SET BLASTER=A220 I5 D1 H5 P330 E620 T6


Without asking Google, how many of you can tell me what any of the parameters in today’s blog title mean? If you’re at all familiar with it, you’ll be able to get at least three. I remembered five of them, myself. If you know all seven, you are a true old-school god.

These days you don’t need to know anything about the hardware in your machine, especially if the machine comes with Windows pre-installed. If you build it yourself, you may need to know the names of the pieces so you can find drivers, but you never need to know the interrupts and hardware addresses being used by the hardware. PnP no longer means Plug and Pray. Except in very very arcane situations, nobody ever needs to move a jumper.

If you gave today’s computer whiz kids all the parts to build a Pentium-166 and the all the right disks, how many of them would be able to get it put together, get DOS installed, and get it to play a network game of Doom II with sound?

So you won’t have to scour the Internet trying to figure out the inner workings of the BLASTER environment variable, here is an excerpt from the SoundBlaster AWE32 readme file:

   BLASTER environment variable

   The BLASTER environment variable specifies the base I/O address,
   interrupt number and DMA channel hardware configuration of the
   Sound Blaster AWE32.  The command for setting the BLASTER environment
   variable is as follows:


             SET BLASTER=A220 I5 D1 H5 P330 E620 T6

     Where:
         Axxx  Specifies the Sound Blaster AWE32 base I/O address.
               xxx can be 220, 240, 260, or 280.
         Ix    Specifies the interrupt request line.  x can be 2, 5,
               7, or 10.
         Dx    Specifies the Low DMA channel.  x can be 0, 1, or 3.
         Hx    Specifies the High DMA channel.  x can be 5, 6, or 7.
         Pxxx  Specifies the MPU-401 interface base I/O address.  xxx
               can be 300 or 330.
         Exxx  Specifies the Advanced WavEffects chip's base I/O
               address. xxx can be 620, 640, 660, or 680.
         Tx    Specifies the card type.  x must be 6.

4 responses to “SET BLASTER=A220 I5 D1 H5 P330 E620 T6”
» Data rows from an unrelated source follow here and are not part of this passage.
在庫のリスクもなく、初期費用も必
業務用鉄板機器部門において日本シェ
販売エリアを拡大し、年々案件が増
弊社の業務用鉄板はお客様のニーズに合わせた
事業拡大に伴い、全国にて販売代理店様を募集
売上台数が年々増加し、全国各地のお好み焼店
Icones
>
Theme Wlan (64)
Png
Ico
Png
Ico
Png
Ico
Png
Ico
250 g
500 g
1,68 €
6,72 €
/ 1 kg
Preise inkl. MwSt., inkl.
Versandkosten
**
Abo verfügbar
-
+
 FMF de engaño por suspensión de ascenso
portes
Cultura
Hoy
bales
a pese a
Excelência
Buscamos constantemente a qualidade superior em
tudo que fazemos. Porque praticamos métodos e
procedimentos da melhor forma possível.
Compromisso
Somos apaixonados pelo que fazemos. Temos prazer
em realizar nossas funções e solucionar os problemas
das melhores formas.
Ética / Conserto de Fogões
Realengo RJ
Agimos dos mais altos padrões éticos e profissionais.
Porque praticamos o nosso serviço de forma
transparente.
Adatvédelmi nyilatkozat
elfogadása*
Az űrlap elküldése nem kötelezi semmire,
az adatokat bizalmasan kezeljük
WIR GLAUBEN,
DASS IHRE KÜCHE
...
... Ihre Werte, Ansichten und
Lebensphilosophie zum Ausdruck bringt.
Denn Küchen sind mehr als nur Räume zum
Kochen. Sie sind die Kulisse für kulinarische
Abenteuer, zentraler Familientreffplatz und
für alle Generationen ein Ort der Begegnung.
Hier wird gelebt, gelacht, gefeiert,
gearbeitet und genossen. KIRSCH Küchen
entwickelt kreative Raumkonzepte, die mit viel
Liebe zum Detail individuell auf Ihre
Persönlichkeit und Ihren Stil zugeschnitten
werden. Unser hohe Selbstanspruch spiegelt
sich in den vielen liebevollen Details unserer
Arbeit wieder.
  1. Geez, grampa, easy on the “uphill both ways” talk. Oh, and wtf is ‘dos’ anyway, some kinda ancient PunkBuster program? Doom is that game based on the movie starring Teh Rox0rz, right?

  2. I think you’re a little older than the ‘whiz kids’ I was thinking about, Seth. 🙂 I’m talking about kids of 15 or 16 who’ve been toying with computers since they were very young. I’m going to create a separate post about “my” first computer.
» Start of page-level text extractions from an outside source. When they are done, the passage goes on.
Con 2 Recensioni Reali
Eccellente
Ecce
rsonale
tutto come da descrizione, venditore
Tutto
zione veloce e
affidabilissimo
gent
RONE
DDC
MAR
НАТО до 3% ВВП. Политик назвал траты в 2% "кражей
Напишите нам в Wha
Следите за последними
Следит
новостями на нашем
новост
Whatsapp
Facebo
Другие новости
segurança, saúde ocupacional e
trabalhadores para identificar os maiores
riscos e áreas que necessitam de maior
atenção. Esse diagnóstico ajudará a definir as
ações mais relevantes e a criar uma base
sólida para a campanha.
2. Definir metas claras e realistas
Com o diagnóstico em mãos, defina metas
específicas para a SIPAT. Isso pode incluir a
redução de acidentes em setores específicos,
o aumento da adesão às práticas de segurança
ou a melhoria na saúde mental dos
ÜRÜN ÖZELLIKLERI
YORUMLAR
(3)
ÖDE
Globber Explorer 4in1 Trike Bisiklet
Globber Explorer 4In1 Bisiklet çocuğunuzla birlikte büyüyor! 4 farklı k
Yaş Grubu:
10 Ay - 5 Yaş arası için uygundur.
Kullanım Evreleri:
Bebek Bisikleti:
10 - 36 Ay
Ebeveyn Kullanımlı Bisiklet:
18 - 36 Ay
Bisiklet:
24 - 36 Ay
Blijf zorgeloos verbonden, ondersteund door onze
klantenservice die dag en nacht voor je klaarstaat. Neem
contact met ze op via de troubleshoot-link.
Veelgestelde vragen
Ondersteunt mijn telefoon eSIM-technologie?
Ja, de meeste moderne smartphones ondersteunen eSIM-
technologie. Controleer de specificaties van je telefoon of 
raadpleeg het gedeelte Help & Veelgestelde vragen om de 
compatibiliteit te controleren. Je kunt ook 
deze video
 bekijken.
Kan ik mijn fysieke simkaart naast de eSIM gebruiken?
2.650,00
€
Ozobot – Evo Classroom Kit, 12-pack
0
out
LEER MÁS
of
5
    I didn’t know there was a movie! Thanks for the tip! That’s coming out really soon, too.

    It would be amusing if they came out with movies with these titles over the next few years:

    Doom II
    Final Doom
    Quake
    Quake II
    Quake 3 Team Arena

    At some point, they would have to do something like “Return to Castle Wolfenstein” as a prequel.
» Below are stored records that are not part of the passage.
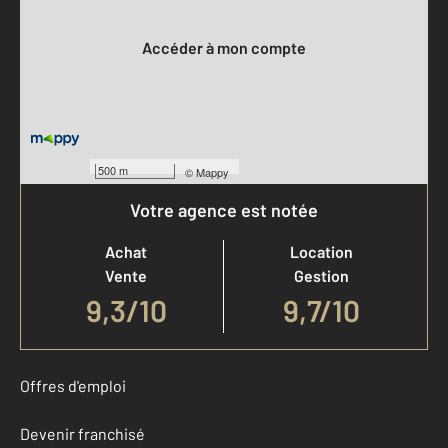
Votre compte :
Accéder à mon compte
500 m
©
Mappy
Votre agence est notée
Achat
Location
Vente
Gestion
9,3
/
10
9,7/10
Offres d'emploi
Devenir franchisé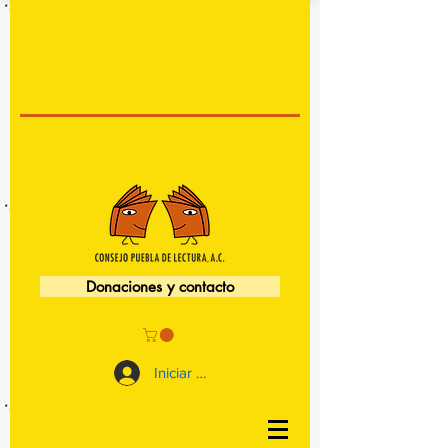
Donaciones y contacto
Iniciar sesión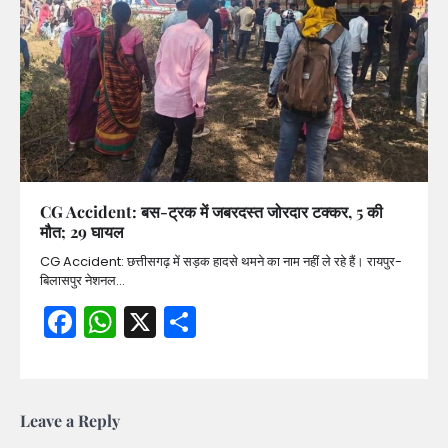
CG Accident: बस-ट्रक में जबरदस्त जोरदार टक्कर, 5 की
मौत; 29 घायल
CG Accident: छत्तीसगढ़ में सड़क हादसे थमने का नाम नहीं ले रहे हैं। रायपुर-
बिलासपुर नेशनल…
Facebook
WhatsApp
X
Share
Leave a Reply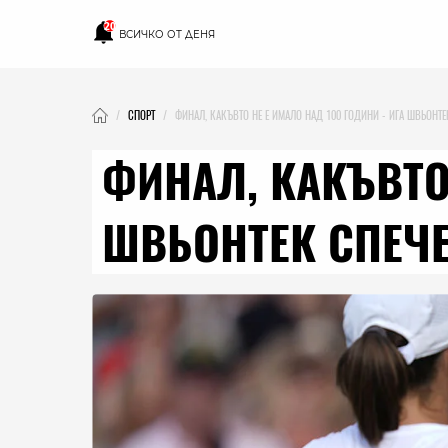
20
ВСИЧКО ОТ ДЕНЯ
СПОРТ
ФИНАЛ, КАКЪВТО НЕ Е ИМАЛО НАД 100 ГОДИНИ - ИГА ШВЬОНТ
ФИНАЛ, КАКЪВТО
ШВЬОНТЕК СПЕЧ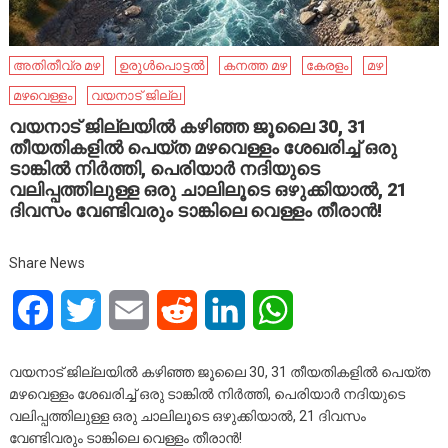
അതിതീവ്ര മഴ
ഉരുൾപൊട്ടൽ
കനത്ത മഴ
കേരളം
മഴ
മഴവെള്ളം
വയനാട് ജില്ല
വയനാട് ജില്ലയിൽ കഴിഞ്ഞ ജൂലൈ 30, 31
തീയതികളിൽ പെയ്ത മഴവെള്ളം ശേഖരിച്ച് ഒരു
ടാങ്കിൽ നിർത്തി, പെരിയാർ നദിയുടെ
വലിപ്പത്തിലുള്ള ഒരു ചാലിലൂടെ ഒഴുക്കിയാൽ, 21
ദിവസം വേണ്ടിവരും ടാങ്കിലെ വെള്ളം തീരാൻ!
Share News
Facebook
Twitter
Email
Reddit
LinkedIn
WhatsApp
വയനാട് ജില്ലയിൽ കഴിഞ്ഞ ജൂലൈ 30, 31 തീയതികളിൽ പെയ്ത
മഴവെള്ളം ശേഖരിച്ച് ഒരു ടാങ്കിൽ നിർത്തി, പെരിയാർ നദിയുടെ
വലിപ്പത്തിലുള്ള ഒരു ചാലിലൂടെ ഒഴുക്കിയാൽ, 21 ദിവസം
വേണ്ടിവരും ടാങ്കിലെ വെള്ളം തീരാൻ!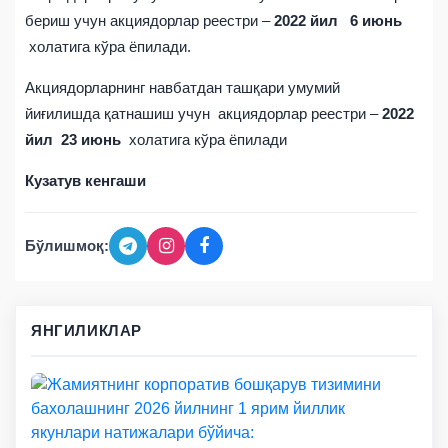
бериш учун акциядорлар реестри –
2022 йил 6 июнь
холатига кўра ёпилади.
Акциядорларнинг навбатдан ташқари умумий
йиғилишда қатнашиш учун акциядорлар реестри –
2022
йил 23 июнь
холатига кўра ёпилади
Кузатув кенгаши
Бўлишмоқ:
ЯНГИЛИКЛАР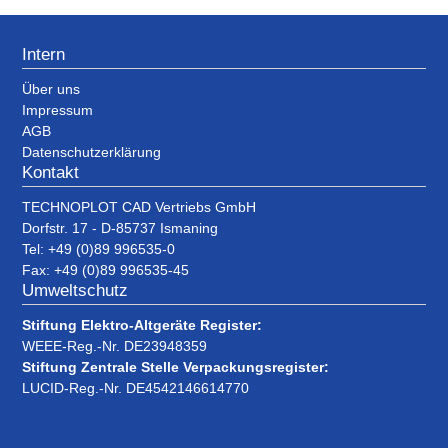
Intern
Über uns
Impressum
AGB
Datenschutzerklärung
Kontakt
TECHNOPLOT CAD Vertriebs GmbH
Dorfstr. 17 - D-85737 Ismaning
Tel: +49 (0)89 996535-0
Fax: +49 (0)89 996535-45
Umweltschutz
Stiftung Elektro-Altgeräte Register:
WEEE-Reg.-Nr. DE23948359
Stiftung Zentrale Stelle Verpackungsregister:
LUCID-Reg.-Nr. DE4542146614770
    As for the grampa stuff … I have a 13 year old daughter. I could be a grampa sometime in the next 5 years. I really hope I’m not, as it would be better for my kids to be “grown up” before they have kids.

  3. I got 4 of them and, if I may date myself, only the first three were required on the very first and original SoundBlaster card (which I still have somewhere in my basement).

    I would like to see a movie made about Descent.

    Remember that the SoundBlaster was not the best sound card available? What about my Gravis Ultrasound that I pimped out with 2MB of RAM! Now THAT was a sound card!

  4. I loved my GUSMAX. Because of the card’s design everything that supported it natively would run much faster because it wasn’t using the main processor to mix sounds.

    Now of course that’s the way they all do it.